Weekend Watch: A Good Person
Writer/director Zach Braff returns with another tale of recovery and humanity
Image Credit: MGM
Welcome to the latest edition of Weekend Watch, in which I recommend (or occasionally warn against) movies or TV shows I’ve been checking out. This week, Zach Braff tackles addiction and depression with Florence Pugh acting her heart out. Follow James on Twitter: @jamwhite
How you respond to Zach Braff’s latest film will really depend on how you view him as a filmmaker. Since his big break with indie success A Garden State, he has, with one exception (studio comedy gig Going In Style) ploughed his own row on the big screen following his debut with indulgent meditation on sickness and family in Wish I Was Here (which faced extra criticism after he hit Kickstarter to raise a portion of its budget).
A Good Person is in the same style as his earlier indies, though this time Braff stays behind the camera. And it’s a smart move. This is no dig on his acting chops –– he’s good in both of his movies, and I enjoy his work on Scrubs (and its subsequent re-watch podcast, Fake Doctors Real Friends) –– but his sensitive directing skills outweigh his presence on screen.
And when you’ve got two powerhouse actors on screen in Florence Pugh and Morgan Freeman, you can see why he’d step back and let them work. Since it’s thanks mostly to the lead duo that A Good Person works as well as it does.
This is the story of Allison (Pugh), a young woman who seems to have a bright future ahead of her. She’s blissfully engaged to marry Nathan (Chinaza Uche) and successful in her career as a drug rep, but a momentary lapse in concentration while driving ends in a deadly car crash that kills her soon-to-be sister- and brother-in-law.
Allie descends into depression, confusion and, thanks to the painkillers prescribed for her injuries, addiction. She meets Daniel (Freeman), a former New Jersey police officer and recovering alcoholic who was to be Allie’s father-in-law before the accident –– though they’d not met previously because of his estrangement from his eldest son –– by chance at an AA meeting and begins an awkward but healing path to understanding. Through Daniel’s teenage granddaughter Ryan (Celeste O’Connor), who was orphaned by the accident, more complex steps towards peace and forgiveness are taken.
Though it can be heavy-handed with its themes and ideas, the film does find a way to explore them without quite hitting every trope on the way. Don’t get me wrong, there are plenty, but they are elevated beyond the usual levels in the hands of Pugh and Freeman (and the rest of the cast, who also do some great work).
Shannon deserves credit for keeping up with the lead duo (at least in the more limited screen time that she enjoys) and Braff takes care the leaven the sobbing, hugging and learning with some humour, such as Ryan’s boyfriend ending up chased half-naked to his car by a hose-brandishing neighbour of Daniels, who labels him a “f***boy”. And the writer/director has made a point of fleshing out the characters beyond Daniel and Allison, with unresolved issues between Nathan and his father, and Ryan’s very real pain driving her teenage angst.
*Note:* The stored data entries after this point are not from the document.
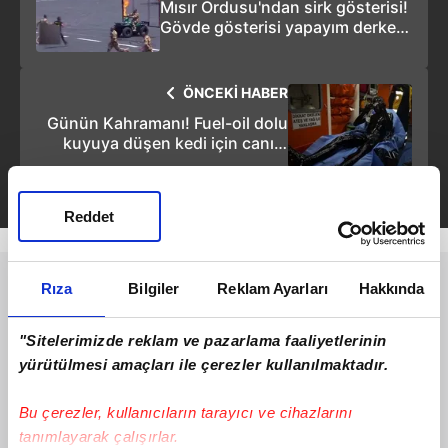
Mısır Ordusu'ndan sirk gösterisi!
Gövde gösterisi yapayım derken
rezil oldular
ÖNCEKİ HABER
Günün Kahramanı! Fuel-oil dolu
kuyuya düşen kedi için canını
hiçe saydı
Reddet
Rıza
Bilgiler
Reklam Ayarları
Hakkında
"Sitelerimizde reklam ve pazarlama faaliyetlerinin
yürütülmesi amaçları ile çerezler kullanılmaktadır.
Bu çerezler, kullanıcıların tarayıcı ve cihazlarını
tanımlayarak çalışırlar.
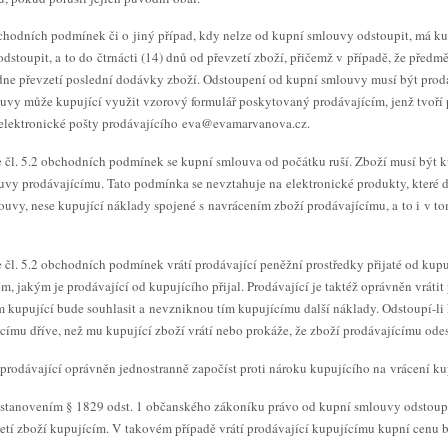
obchodních podmínek či o jiný případ, kdy nelze od kupní smlouvy odstoupit, má ku
toupit, a to do čtrnácti (14) dnů od převzetí zboží, přičemž v případě, že před
e dne převzetí poslední dodávky zboží. Odstoupení od kupní smlouvy musí být pro
ouvy může kupující využit vzorový formulář poskytovaný prodávajícím, jenž tvoř
 elektronické pošty prodávajícího eva@evamarvanova.cz.
 čl. 5.2 obchodních podmínek se kupní smlouva od počátku ruší. Zboží musí být k
vy prodávajícímu. Tato podmínka se nevztahuje na elektronické produkty, které d
louvy, nese kupující náklady spojené s navrácením zboží prodávajícímu, a to i v t
 čl. 5.2 obchodních podmínek vrátí prodávající peněžní prostředky přijaté od kupu
 jakým je prodávající od kupujícího přijal. Prodávající je taktéž oprávněn vrátit 
 kupující bude souhlasit a nevzniknou tím kupujícímu další náklady. Odstoupí-li 
ícímu dříve, než mu kupující zboží vrátí nebo prokáže, že zboží prodávajícímu odes
 prodávající oprávněn jednostranně započíst proti nároku kupujícího na vrácení ku
 ustanovením § 1829 odst. 1 občanského zákoníku právo od kupní smlouvy odstoupi
etí zboží kupujícím. V takovém případě vrátí prodávající kupujícímu kupní cenu 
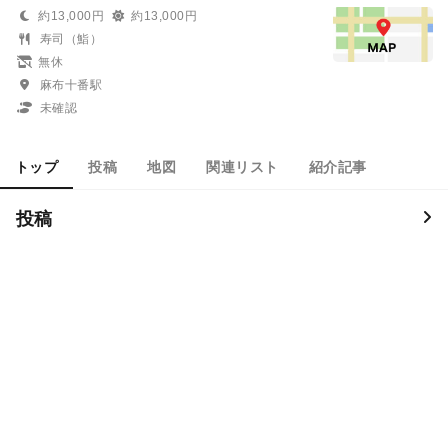
約13,000円
約13,000円
寿司（鮨）
無休
麻布十番駅
未確認
トップ
投稿
地図
関連リスト
紹介記事
投稿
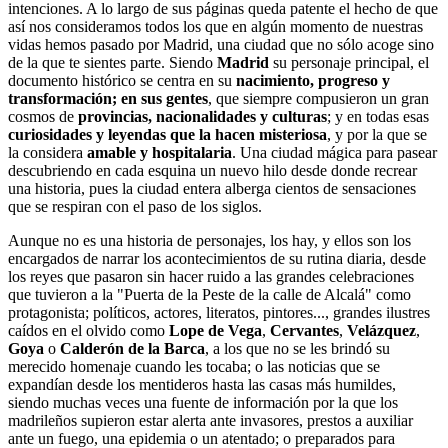
intenciones. A lo largo de sus páginas queda patente el hecho de que
así nos consideramos todos los que en algún momento de nuestras
vidas hemos pasado por Madrid, una ciudad que no sólo acoge sino
de la que te sientes parte. Siendo
Madrid
su personaje principal, el
documento histórico se centra en su
nacimiento, progreso y
transformación; en sus gentes
, que siempre compusieron un gran
cosmos de
provincias, nacionalidades y culturas
; y en todas esas
curiosidades y leyendas que la hacen misteriosa
, y por la que se
la considera
amable y hospitalaria
. Una ciudad mágica para pasear
descubriendo en cada esquina un nuevo hilo desde donde recrear
una historia, pues la ciudad entera alberga cientos de sensaciones
que se respiran con el paso de los siglos.
Aunque no es una historia de personajes, los hay, y ellos son los
encargados de narrar los acontecimientos de su rutina diaria, desde
los reyes que pasaron sin hacer ruido a las grandes celebraciones
que tuvieron a la "Puerta de la Peste de la calle de Alcalá" como
protagonista; políticos, actores, literatos, pintores..., grandes ilustres
caídos en el olvido como
Lope de Vega
,
Cervantes
,
Velázquez
,
Goya
o
Calderón de la Barca
, a los que no se les brindó su
merecido homenaje cuando les tocaba; o las noticias que se
expandían desde los mentideros hasta las casas más humildes,
siendo muchas veces una fuente de información por la que los
madrileños supieron estar alerta ante invasores, prestos a auxiliar
ante un fuego, una epidemia o un atentado; o preparados para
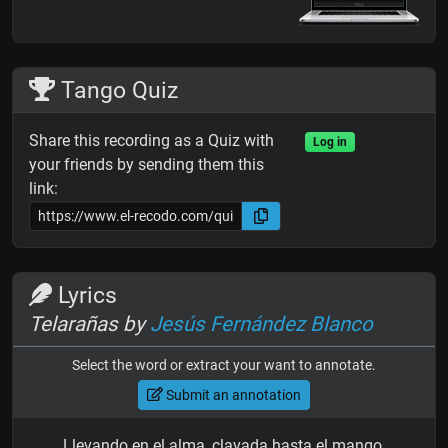
Tango Quiz
Share this recording as a Quiz with
Log in
your friends by sending them this
link:
Lyrics
Telarañas by
Jesús Fernández Blanco
Select the word or extract your want to annotate.
Submit an annotation
Llevando en el alma, clavada hasta el mango,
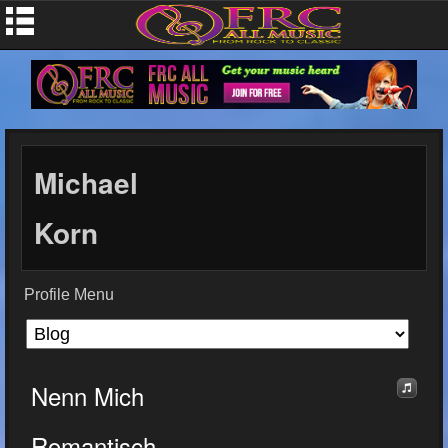
Michael
Korn
Profile Menu
Nenn Mich
Romantisch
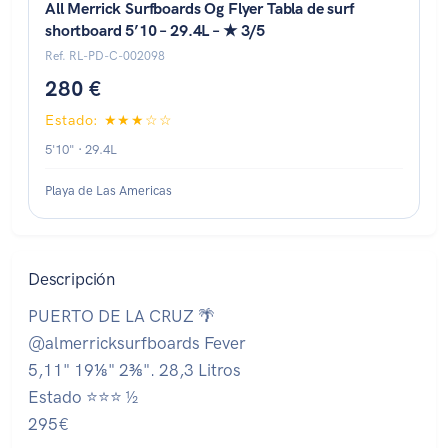
All Merrick Surfboards Og Flyer Tabla de surf
shortboard 5’10 – 29.4L – ★ 3/5
Ref. RL-PD-C-002098
280 €
Estado: ★★★☆☆
5'10" · 29.4L
Playa de Las Americas
Descripción
PUERTO DE LA CRUZ 🌴
@almerricksurfboards Fever
5,11" 19⅛" 2⅜". 28,3 Litros
Estado ⭐⭐⭐ ½
295€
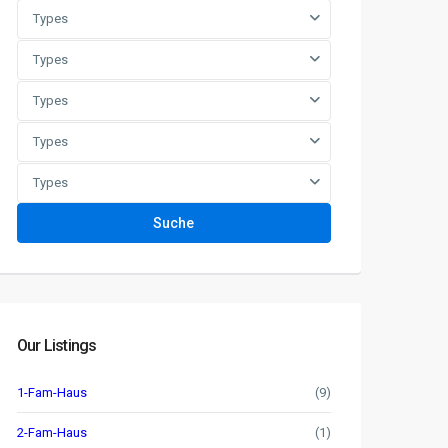
Types
Types
Types
Types
Types
Suche
Our Listings
1-Fam-Haus
(9)
2-Fam-Haus
(1)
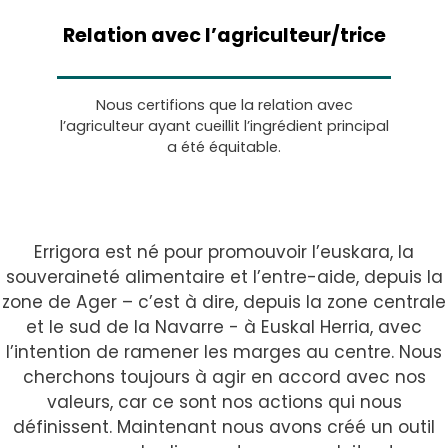
Relation avec l’agriculteur/trice
Nous certifions que la relation avec
l’agriculteur ayant cueillit l’ingrédient principal
a été équitable.
Errigora est né pour promouvoir l’euskara, la
souveraineté alimentaire et l’entre-aide, depuis la
zone de Ager – c’est à dire, depuis la zone centrale
et le sud de la Navarre - à Euskal Herria, avec
l’intention de ramener les marges au centre. Nous
cherchons toujours à agir en accord avec nos
valeurs, car ce sont nos actions qui nous
définissent. Maintenant nous avons créé un outil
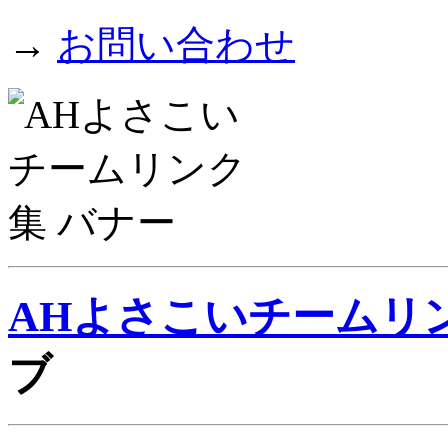
→
お問い合わせ
AHよさこいチームリ
ブ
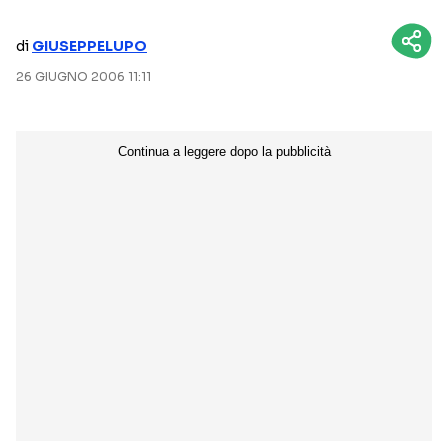
NETFLIX
MEDIASET INFINITY
di
GIUSEPPELUPO
AMAZON PRIME VIDEO
DAZN
26 GIUGNO 2006 11:11
DISNEY+
PARAMOUNT+
RAIPLAY
Categorie
NOTIZIE
INTERVISTE
ANTEPRIME
RUBRICHE
RETROSCENA
Seguici sui social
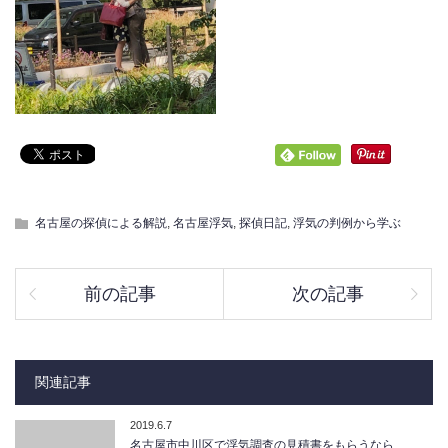
名古屋の探偵による解説
,
名古屋浮気
,
探偵日記
,
浮気の判例から学ぶ
前の記事
次の記事
関連記事
2019.6.7
名古屋市中川区で浮気調査の見積書をもらうなら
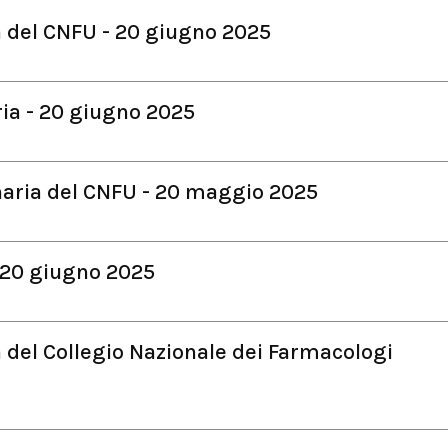
 del CNFU - 20 giugno 2025
ia - 20 giugno 2025
aria del CNFU - 20 maggio 2025
 20 giugno 2025
del Collegio Nazionale dei Farmacologi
But it’s really the Pugh and Freeman show, the two actors of very different generations truly meshing and forming the heart of the film.
On the negative side, not even Freeman’s legendary gravel tones and succinct diction can do much with the cloying and cheesy metaphors about real life compared to model train sets that open and close the movie. There are welcome life lessons, and then there are being beaten around the ears with a block of cheese.
Still, A Good Person is worth it for those two leads, and while it’s unlikely to cause much of a stir at the box office, would make an easy watch at home one evening.
A Good Person is in UK and US cinemas now.